Records supplied:
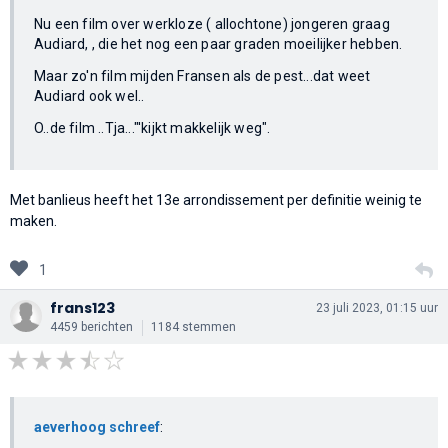
Nu een film over werkloze ( allochtone) jongeren graag
Audiard, , die het nog een paar graden moeilijker hebben.
Maar zo'n film mijden Fransen als de pest...dat weet
Audiard ook wel..
O..de film ..Tja..."'kijkt makkelijk weg".
Met banlieus heeft het 13e arrondissement per definitie weinig te
maken.
1
frans123
23 juli 2023, 01:15 uur
4459 berichten
1184 stemmen
aeverhoog schreef
:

Directions for this task: In the data above, find the line containing "Audiard, , die", then copy it and every later line exactly.

Answer area:
Audiard, , die het nog een paar graden moeilijker hebben.
Maar zo'n film mijden Fransen als de pest...dat weet
Audiard ook wel..
O..de film ..Tja..."'kijkt makkelijk weg".
Met banlieus heeft het 13e arrondissement per definitie weinig te
maken.
1
frans123
23 juli 2023, 01:15 uur
4459 berichten
1184 stemmen
aeverhoog schreef
:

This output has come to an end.